There are many ways to store data in a persistent way, but these are the main ones from a programmer’s perspective:
- Solid state drives. These have relatively low latency on the order of 0.1ms ($10^5$ ns), but they also have a high cost, amplified by the fact that they have limited lifespans as each cell can only be written to a limited number of times. This is what mobile devices and most laptops use because they are compact and have no moving parts.
- Hard disk drives are unusual because they are actually rotating physical disks with a read/write head attached to them. To read a memory location, you need to wait until the disk rotates to the right position and then very precisely move the head to it. This results in some very weird access patterns where reading one byte randomly may take the same time as reading the next 1MB of data — which is usually on the order of milliseconds. Since this is the only part of a computer, except for the cooling system, that has mechanically moving parts, hard disks break quite often (with the average lifespan of ~3 years for a data center HDD).
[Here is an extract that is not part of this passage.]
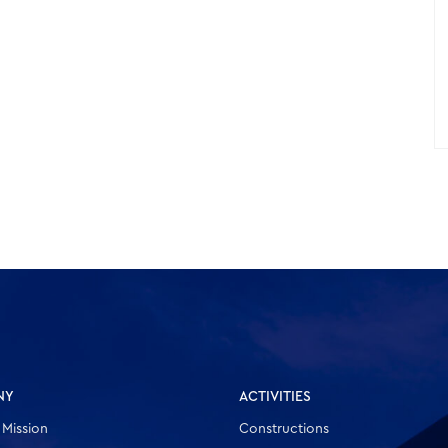
NY
ACTIVITIES
 Mission
Constructions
- Network-attached storage, which is the practice of using other networked devices to store data on them. There are two distinctive types. The first one is the Network File System (NFS), which is a protocol for mounting the file system of another computer over the network. The other is API-based distributed storage systems, most famously Amazon S3, that are backed by a fleet of storage-optimized machines of a public cloud, typically using cheap HDDs or some more exotic storage types internally. While NFS can sometimes work even faster than HDD if it is located in the same data center, object storage in the public cloud usually has latencies of 50-100ms. They are typically highly distributed and replicated for better availability.
Since SDD/HDD are noticeably slower than RAM, everything on or below this level is usually called external memory.
Unlike the CPU caches, external memory can be explicitly controlled. This is useful in many cases, but most programmers just want to abstract away from it and use it as an extension of the main memory, and operating systems have the capability to do so by the means of virtual memory.